MO: How about the other way, students influencing your work?

SO: That applies much more to my current project on Holocaust literature, which has grown entirely out of my teaching at Redlands. My research focuses on a particular figure seen in so many Holocaust survivor memoirs, one that students always ask about, write about, and want to spend a lot of time discussing. This is the figure of the so-called “Muselmann,” which refers to those concentration camp prisoners who are closest to death and often get described as the “living dead.” Students get very fixated on that, and it's troubling and difficult to teach and talk about. So I started exploring current research on this figure and discovered surprisingly little. I have since published one article on this subject in the journal Prooftexts and am in the process of completing two more, all contributions towards a longer book manuscript. I have the students to thank for this effort. They pushed me to go deeply into the topic.

MO: You had a joint book party in Los Angeles. What’s the relation between you and San Diego State Professor Angel David Nieves and his new book An Architecture of Education: African American Women Design the New South?

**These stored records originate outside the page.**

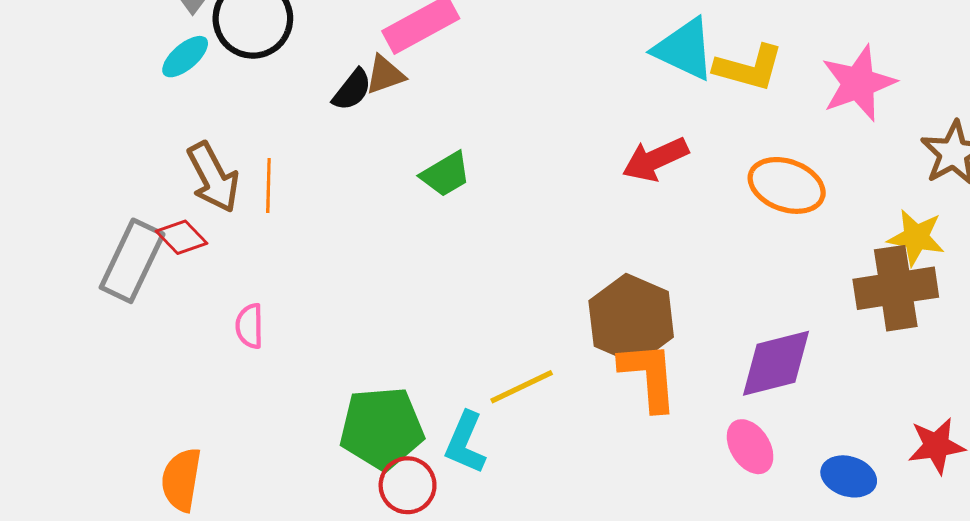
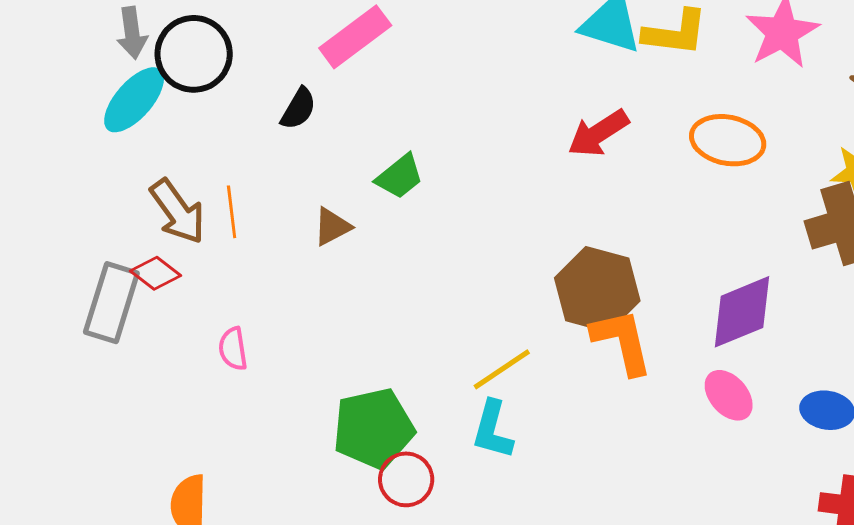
cyan ellipse: (185, 57) -> (134, 100), size x1.5
brown triangle: (385, 75) -> (332, 227), moved
cyan L-shape: (465, 443) -> (493, 430), moved

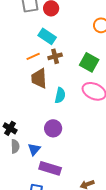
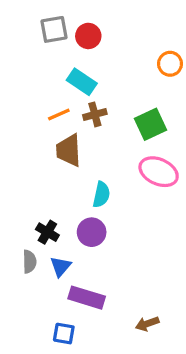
green square: (89, 62) -> (150, 124), turned 36
cyan semicircle: (60, 95) -> (101, 195), moved
black cross: (10, 128) -> (47, 232), moved

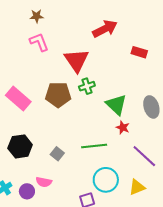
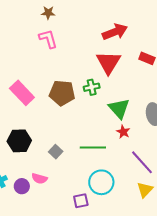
red triangle: (76, 60) -> (109, 62), moved
yellow triangle: (137, 187) -> (145, 190), moved, turned -30

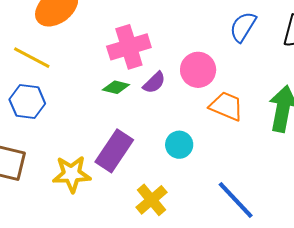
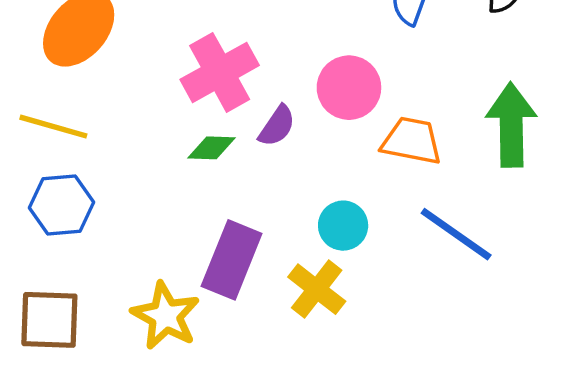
yellow star: (72, 174) -> (166, 316), turned -30
yellow cross: (151, 200) -> (317, 289), moved
blue line: (236, 200) -> (456, 234), moved

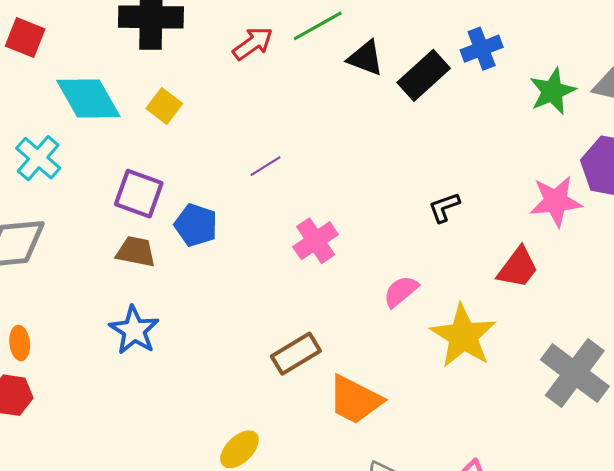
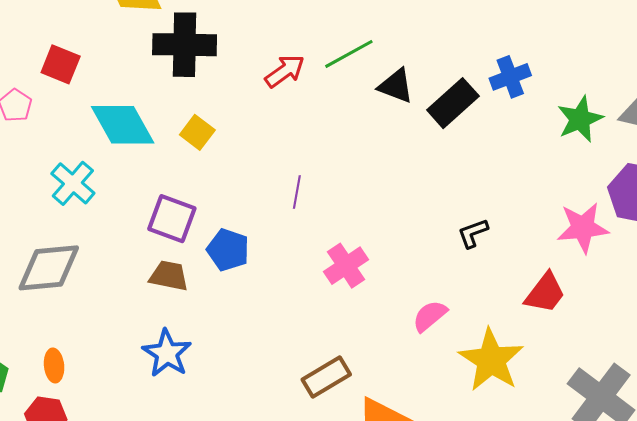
purple line: (265, 166) -> (297, 192), turned -48

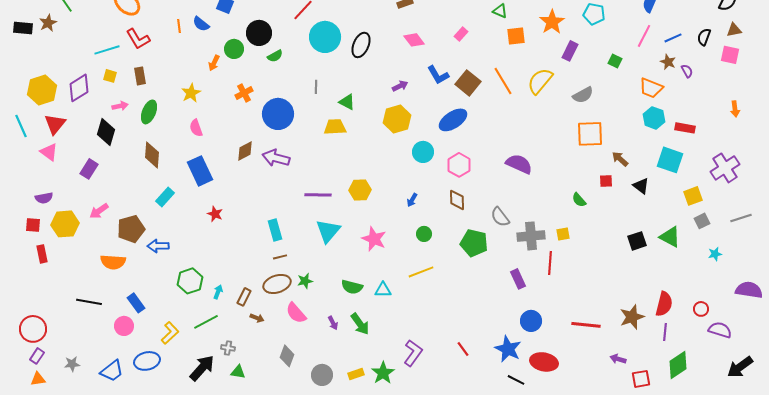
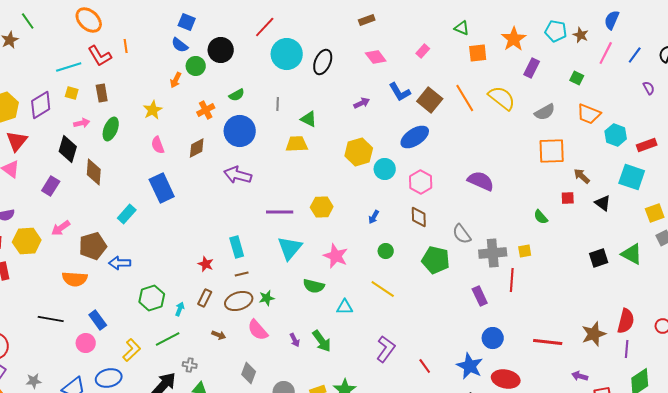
blue semicircle: (201, 24) -> (180, 45), moved
orange line: (179, 26) -> (126, 46), moved
blue line: (673, 38) -> (635, 55), turned -30
green semicircle: (275, 56) -> (237, 95), moved
brown star: (668, 62) -> (581, 35), moved
yellow semicircle: (540, 81) -> (502, 98), turned 88
orange trapezoid: (651, 88) -> (589, 114), moved
yellow hexagon: (397, 119) -> (359, 152), moved
red rectangle: (685, 128) -> (647, 145), turned -30
brown diamond: (245, 151) -> (197, 148), moved
brown diamond: (152, 155) -> (94, 172), moved
red star: (215, 214) -> (206, 264), moved
yellow line: (421, 272) -> (383, 289), turned 55
green semicircle: (352, 287) -> (314, 286), moved
brown rectangle: (244, 297) -> (205, 298), moved
purple L-shape: (413, 353) -> (386, 349), moved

SO: Angel is a friend and colleague whom I met in a National Endowment for the Humanities workshop in spatial studies at the University of Redlands in 2012. From that time, we supported each other’s writing processes and our books came out within months of one another, so we decided to have a joint party to celebrate. Both books are in American Studies and American ethnic studies, and we thought it would be a great idea to introduce our respective colleagues to one another and generate mutual interest in our projects. Angel and I also worked successfully together on a seminar titled “Mapping Oppression” for the 2013 American Comparative Literature Association conference, and, given the proximity between our respective campuses, I hope to continue to work with him on digital humanities projects in the future.